In this section the model evaluates some random images from the data set. This is just for try and error and has no big impact on the evaluation of the model, as the most images are already seen by the model.


In [None]:
# Predictions on test dataset and display the images
tumor_folder = 'data/labeled/tumor'
non_tumor_folder = 'data/labeled/non_tumor'

# Make 6 predictions on the test dataset without tumor
non_tumor_folder_random_images = os.listdir(non_tumor_folder)

# select 6 random images
random.shuffle(non_tumor_folder_random_images)

for i, image in enumerate(non_tumor_folder_random_images[:6]):
    img = tf.keras.preprocessing.image.load_img(os.path.join(non_tumor_folder, image), target_size=(256, 256), color_mode='grayscale')
    img_array = tf.keras.preprocessing.image.img_to_array(img)
    img_array = tf.expand_dims(img_array, 0)  # Create a batch

    prediction = model.predict(img_array)
    plt.subplot(2, 3, i+1)
    plt.imshow(img, cmap='gray')
    plt.title('Non Tumor' if prediction < 0.5 else 'Tumor')
    plt.axis('off')
    plt.suptitle('Predictions on Non Tumor Images')
plt.show()

tumor_folder_random_images = os.listdir(tumor_folder)

# select 6 random images
random.shuffle(tumor_folder_random_images)

# Make 6 predictions on the test dataset with tumor
for i, image in enumerate(tumor_folder_random_images[:6]):
    img = tf.keras.preprocessing.image.load_img(os.path.join(tumor_folder, image), target_size=(256, 256), color_mode='grayscale')
    img_array = tf.keras.preprocessing.image.img_to_array(img)
    img_array = tf.expand_dims(img_array, 0)  # Create a batch

    prediction = model.predict(img_array)
    plt.subplot(2, 3, i+1)
    plt.imshow(img, cmap='gray')
    plt.title('Non Tumor' if prediction < 0.5 else 'Tumor')
    plt.axis('off')
    plt.suptitle('Predictions on Tumor Images')

## Save the Model

In this step the model is saved.
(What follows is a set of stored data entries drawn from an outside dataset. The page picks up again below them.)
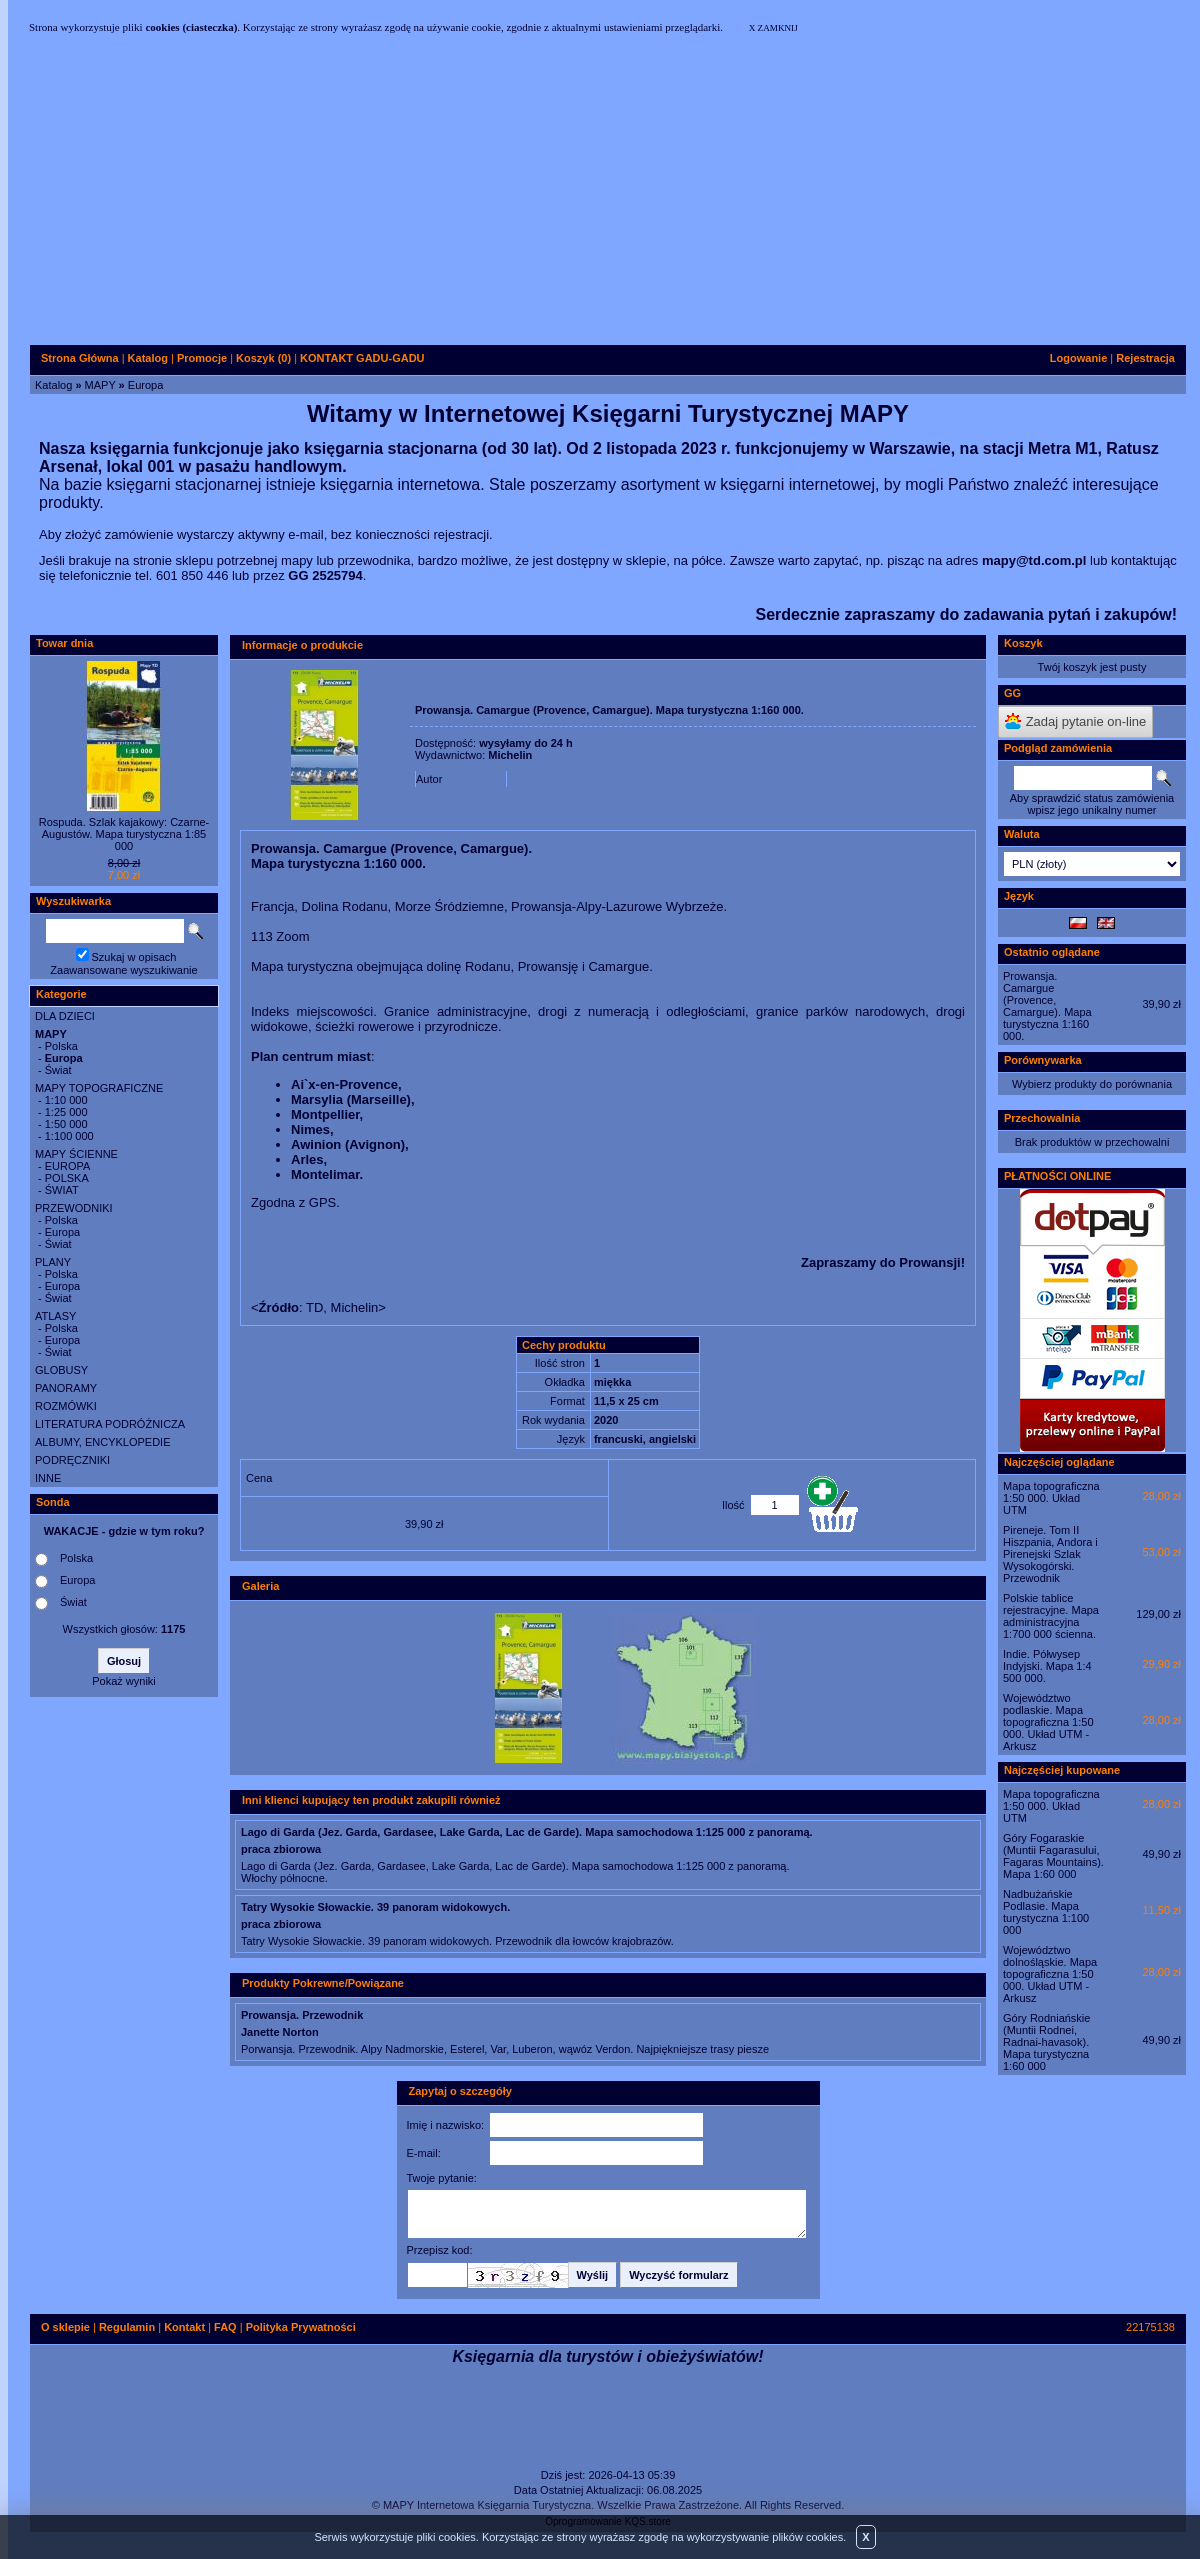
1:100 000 (69, 1136)
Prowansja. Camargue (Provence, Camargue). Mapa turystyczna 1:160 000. (1047, 1006)
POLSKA (67, 1178)
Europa (145, 385)
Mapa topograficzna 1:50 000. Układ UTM (1051, 1498)
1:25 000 (66, 1112)
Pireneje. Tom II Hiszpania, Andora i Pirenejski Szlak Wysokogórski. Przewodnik (1050, 1554)
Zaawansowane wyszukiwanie (123, 970)
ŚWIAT (62, 1190)
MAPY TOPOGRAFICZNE (99, 1088)
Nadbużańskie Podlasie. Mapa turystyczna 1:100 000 (1046, 1912)
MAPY (100, 385)
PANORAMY (66, 1388)
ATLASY (55, 1316)
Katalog (53, 385)
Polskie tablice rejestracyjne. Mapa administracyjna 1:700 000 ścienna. (1051, 1616)
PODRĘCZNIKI (72, 1460)
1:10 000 (66, 1100)
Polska (61, 1046)
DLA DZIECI (65, 1016)
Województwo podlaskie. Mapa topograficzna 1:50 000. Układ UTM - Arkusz (1048, 1722)
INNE (48, 1478)
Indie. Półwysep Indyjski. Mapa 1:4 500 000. (1047, 1666)
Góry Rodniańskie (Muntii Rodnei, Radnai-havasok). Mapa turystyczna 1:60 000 (1046, 2042)
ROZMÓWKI (66, 1406)
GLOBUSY (61, 1370)
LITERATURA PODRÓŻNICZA (110, 1424)
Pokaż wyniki (124, 1681)
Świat (58, 1070)
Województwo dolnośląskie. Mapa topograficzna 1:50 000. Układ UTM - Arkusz (1050, 1974)
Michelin (510, 755)
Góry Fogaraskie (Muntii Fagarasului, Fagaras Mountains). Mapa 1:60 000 (1053, 1856)
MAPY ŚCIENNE (76, 1154)
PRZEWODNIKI (74, 1208)
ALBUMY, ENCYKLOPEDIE (103, 1442)
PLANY (53, 1262)
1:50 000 (66, 1124)
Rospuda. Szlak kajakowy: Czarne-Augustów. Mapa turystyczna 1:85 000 (124, 834)
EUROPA (68, 1166)
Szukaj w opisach (134, 957)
This is important to be able to use the model later on for predictions.


In [None]:
# Create the model folder
os.makedirs('model', exist_ok=True)

# Save the model
model.save(os.path.join('model', 'brain_tumor_classifier.keras'))

# save the model in the h5 format which is outdated but still used by some applications
model.save('model/brain_tumor_classifier.h5')

# Showcase the Model

Now you can use the model to predict the class of any brain MRI image.

Create for that a new virtual environment and install the required libraries:

```bash
pip install -r requirements.txt
```

Then you can start the streamlit app with the following command:

```bash
streamlit run dashboard.py
```


## Conclusion

### Next Steps

The next steps would be to improve the model by using a more complex model. In addition, the data augmentation could be improved by using more parameters and more data. Also, the model could be trained on more data, as the data set was quite small. Also the model could use additional data, such as the mean, variance or standard deviation of the pictures. Other interesting parameters would be to use patient data, such as Age and Sex.